═══ Exercise data ═══
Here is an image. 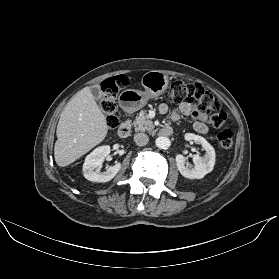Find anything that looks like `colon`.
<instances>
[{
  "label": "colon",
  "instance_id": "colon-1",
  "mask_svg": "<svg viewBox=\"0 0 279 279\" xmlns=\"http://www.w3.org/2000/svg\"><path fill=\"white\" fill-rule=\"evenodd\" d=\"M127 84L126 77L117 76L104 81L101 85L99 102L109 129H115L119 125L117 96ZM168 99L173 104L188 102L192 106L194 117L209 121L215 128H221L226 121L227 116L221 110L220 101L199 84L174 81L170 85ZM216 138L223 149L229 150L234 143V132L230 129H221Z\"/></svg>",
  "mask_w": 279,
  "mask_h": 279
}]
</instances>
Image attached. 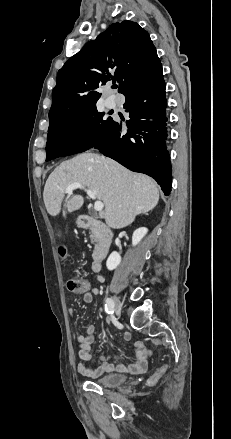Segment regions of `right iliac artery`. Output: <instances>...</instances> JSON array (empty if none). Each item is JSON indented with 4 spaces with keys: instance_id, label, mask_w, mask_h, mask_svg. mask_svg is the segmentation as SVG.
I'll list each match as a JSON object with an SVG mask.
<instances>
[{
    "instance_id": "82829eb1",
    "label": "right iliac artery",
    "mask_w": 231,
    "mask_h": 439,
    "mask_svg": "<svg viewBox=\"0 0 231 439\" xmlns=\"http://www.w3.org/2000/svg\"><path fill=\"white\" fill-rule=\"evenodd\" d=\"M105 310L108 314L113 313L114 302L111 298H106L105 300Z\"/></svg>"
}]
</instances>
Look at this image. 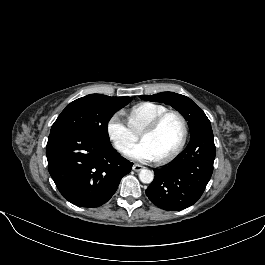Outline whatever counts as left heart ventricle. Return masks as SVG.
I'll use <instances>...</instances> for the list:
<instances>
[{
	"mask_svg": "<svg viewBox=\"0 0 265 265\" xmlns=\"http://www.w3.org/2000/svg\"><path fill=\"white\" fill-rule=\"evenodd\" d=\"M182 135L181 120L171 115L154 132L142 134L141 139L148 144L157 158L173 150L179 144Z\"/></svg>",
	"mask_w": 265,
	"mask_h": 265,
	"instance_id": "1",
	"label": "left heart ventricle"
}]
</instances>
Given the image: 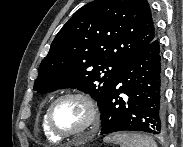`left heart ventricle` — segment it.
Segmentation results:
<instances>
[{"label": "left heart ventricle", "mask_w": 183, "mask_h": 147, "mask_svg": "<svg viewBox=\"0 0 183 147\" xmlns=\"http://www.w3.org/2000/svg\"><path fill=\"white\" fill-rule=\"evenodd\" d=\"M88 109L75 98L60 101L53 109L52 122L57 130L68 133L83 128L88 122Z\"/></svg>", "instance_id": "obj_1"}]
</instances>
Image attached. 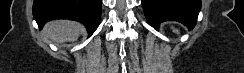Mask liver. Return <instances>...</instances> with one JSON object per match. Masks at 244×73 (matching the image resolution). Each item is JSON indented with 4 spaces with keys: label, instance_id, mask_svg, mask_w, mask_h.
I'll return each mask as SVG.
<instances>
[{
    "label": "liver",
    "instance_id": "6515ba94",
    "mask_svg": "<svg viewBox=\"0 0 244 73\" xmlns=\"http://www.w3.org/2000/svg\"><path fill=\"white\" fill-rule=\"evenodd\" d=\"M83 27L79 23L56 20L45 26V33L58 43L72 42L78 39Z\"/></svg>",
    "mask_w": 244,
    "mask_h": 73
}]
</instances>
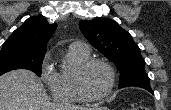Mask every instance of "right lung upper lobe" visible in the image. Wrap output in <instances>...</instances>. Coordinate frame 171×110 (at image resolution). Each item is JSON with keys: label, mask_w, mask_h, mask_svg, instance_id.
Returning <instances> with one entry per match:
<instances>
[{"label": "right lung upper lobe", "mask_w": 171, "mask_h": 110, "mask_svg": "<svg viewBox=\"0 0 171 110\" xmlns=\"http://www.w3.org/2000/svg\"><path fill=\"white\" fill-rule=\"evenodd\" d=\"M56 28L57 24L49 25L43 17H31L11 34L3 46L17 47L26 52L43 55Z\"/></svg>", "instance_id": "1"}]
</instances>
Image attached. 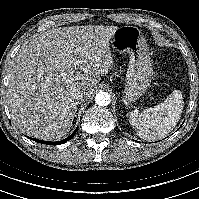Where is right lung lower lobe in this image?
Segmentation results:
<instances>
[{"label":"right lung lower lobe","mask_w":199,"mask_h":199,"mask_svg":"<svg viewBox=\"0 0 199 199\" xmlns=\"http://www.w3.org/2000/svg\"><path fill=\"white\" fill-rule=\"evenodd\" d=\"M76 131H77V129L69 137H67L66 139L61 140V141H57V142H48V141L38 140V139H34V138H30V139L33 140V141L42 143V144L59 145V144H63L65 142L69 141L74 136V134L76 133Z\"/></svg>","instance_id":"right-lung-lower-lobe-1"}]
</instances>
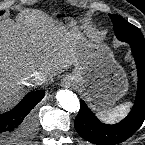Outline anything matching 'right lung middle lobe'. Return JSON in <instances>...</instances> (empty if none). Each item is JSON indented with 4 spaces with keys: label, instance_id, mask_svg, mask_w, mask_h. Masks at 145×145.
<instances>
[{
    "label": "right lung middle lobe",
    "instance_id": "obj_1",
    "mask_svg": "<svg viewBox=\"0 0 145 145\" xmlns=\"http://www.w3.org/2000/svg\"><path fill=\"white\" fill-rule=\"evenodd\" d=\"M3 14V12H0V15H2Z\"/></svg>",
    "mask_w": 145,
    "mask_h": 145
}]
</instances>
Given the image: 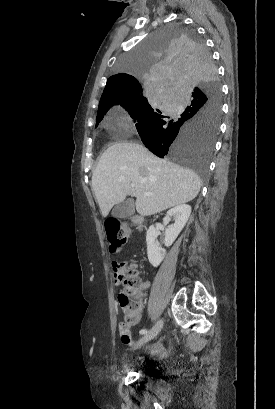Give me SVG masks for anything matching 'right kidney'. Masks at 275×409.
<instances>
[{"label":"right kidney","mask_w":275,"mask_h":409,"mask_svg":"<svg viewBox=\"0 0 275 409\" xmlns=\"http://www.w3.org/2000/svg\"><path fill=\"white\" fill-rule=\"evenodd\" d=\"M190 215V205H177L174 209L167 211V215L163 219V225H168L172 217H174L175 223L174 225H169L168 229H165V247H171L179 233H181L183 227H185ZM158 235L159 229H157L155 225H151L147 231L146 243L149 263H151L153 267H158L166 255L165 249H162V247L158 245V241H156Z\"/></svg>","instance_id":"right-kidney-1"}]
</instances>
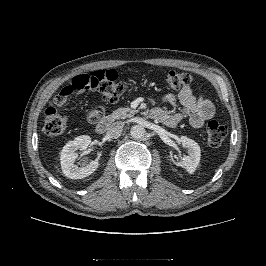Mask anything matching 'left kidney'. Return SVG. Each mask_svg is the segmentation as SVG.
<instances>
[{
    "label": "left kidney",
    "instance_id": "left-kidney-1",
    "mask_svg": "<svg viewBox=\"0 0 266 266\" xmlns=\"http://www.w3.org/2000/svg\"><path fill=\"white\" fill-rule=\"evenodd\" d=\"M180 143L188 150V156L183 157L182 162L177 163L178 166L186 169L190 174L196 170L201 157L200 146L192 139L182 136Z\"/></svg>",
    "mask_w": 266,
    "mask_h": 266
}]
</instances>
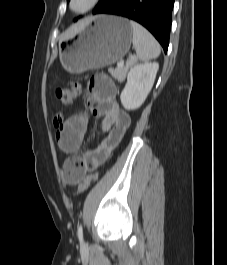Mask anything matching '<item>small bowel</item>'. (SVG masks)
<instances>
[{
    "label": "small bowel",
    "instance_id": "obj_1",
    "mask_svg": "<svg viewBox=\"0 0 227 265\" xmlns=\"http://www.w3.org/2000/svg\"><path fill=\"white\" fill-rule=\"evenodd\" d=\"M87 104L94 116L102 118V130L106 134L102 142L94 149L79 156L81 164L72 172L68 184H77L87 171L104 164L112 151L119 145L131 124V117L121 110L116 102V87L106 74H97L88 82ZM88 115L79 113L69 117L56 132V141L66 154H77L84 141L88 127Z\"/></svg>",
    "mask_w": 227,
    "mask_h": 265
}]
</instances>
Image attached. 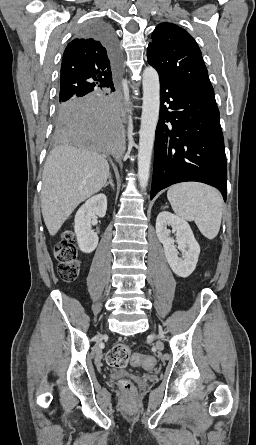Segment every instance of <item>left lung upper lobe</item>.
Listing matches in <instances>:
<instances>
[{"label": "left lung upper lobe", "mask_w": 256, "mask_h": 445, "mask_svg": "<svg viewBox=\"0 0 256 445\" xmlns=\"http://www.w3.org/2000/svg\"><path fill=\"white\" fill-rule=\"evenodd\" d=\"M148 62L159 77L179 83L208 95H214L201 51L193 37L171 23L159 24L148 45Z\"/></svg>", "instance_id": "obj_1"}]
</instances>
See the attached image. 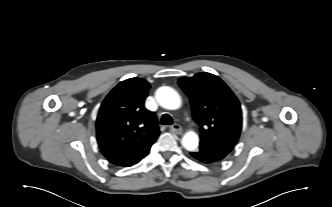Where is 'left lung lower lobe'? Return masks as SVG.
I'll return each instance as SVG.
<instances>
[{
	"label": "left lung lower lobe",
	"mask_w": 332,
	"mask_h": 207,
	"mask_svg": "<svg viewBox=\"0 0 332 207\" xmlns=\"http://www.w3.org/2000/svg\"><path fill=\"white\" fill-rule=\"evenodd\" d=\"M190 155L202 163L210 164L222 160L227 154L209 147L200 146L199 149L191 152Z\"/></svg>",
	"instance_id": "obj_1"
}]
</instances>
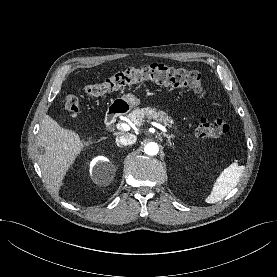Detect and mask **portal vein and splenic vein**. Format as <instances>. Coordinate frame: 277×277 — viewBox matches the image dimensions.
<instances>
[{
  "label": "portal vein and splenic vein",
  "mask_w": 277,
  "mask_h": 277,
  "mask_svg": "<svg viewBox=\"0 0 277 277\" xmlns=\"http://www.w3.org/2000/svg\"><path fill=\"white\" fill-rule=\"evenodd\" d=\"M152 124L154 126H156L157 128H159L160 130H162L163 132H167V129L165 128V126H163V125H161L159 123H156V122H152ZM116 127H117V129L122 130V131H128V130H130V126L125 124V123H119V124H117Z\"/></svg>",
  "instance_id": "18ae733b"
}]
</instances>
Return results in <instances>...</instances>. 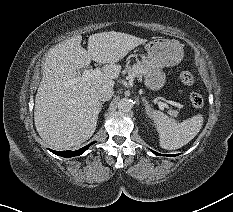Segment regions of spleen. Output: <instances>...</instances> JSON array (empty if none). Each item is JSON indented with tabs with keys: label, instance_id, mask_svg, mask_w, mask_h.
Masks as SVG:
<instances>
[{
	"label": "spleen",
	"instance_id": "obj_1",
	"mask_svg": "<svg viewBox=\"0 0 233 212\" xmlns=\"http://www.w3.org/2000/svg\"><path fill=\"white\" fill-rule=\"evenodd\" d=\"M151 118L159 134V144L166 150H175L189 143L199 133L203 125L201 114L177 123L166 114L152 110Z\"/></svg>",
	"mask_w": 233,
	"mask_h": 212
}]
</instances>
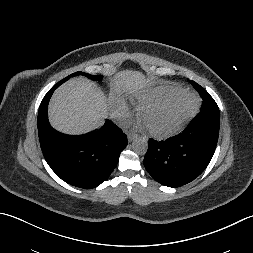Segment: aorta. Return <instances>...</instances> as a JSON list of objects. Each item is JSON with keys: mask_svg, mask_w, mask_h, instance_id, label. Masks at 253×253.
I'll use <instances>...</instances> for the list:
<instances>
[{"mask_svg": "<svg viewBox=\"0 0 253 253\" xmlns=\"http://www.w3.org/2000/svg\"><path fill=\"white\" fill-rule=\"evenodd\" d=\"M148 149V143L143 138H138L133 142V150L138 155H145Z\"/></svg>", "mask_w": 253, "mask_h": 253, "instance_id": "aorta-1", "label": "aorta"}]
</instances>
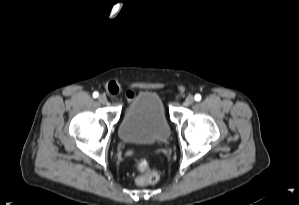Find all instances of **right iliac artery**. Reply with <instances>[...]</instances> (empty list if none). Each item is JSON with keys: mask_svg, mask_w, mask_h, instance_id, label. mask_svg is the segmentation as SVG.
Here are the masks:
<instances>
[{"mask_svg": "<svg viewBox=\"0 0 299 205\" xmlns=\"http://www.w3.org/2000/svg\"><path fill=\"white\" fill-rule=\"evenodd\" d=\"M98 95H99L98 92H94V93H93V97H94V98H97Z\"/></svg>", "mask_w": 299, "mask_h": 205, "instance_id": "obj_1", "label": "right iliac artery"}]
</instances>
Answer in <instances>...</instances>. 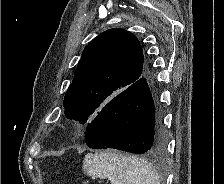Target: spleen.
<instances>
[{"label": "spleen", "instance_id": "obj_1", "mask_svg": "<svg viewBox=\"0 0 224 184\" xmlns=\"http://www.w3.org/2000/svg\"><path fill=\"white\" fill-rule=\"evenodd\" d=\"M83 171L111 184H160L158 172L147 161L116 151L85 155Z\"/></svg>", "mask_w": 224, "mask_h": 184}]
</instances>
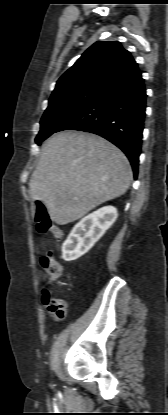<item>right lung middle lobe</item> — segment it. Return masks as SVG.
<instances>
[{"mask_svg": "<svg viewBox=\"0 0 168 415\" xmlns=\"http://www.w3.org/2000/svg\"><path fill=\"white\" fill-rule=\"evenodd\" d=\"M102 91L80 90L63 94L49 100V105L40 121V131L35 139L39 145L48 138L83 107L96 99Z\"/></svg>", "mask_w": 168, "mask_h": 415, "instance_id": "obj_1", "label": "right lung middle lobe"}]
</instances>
═══
## Work order
Pictures are not part of the answer. Restate word for word the lines from the one with "<item>right lung middle" through the last line of the records.

## Solved exercise
<item>right lung middle lobe</item> — segment it. Return masks as SVG.
<instances>
[{"mask_svg": "<svg viewBox=\"0 0 168 415\" xmlns=\"http://www.w3.org/2000/svg\"><path fill=\"white\" fill-rule=\"evenodd\" d=\"M102 91L80 90L63 94L49 100V105L40 121V131L35 139L39 145L48 138L83 107L96 99Z\"/></svg>", "mask_w": 168, "mask_h": 415, "instance_id": "obj_1", "label": "right lung middle lobe"}]
</instances>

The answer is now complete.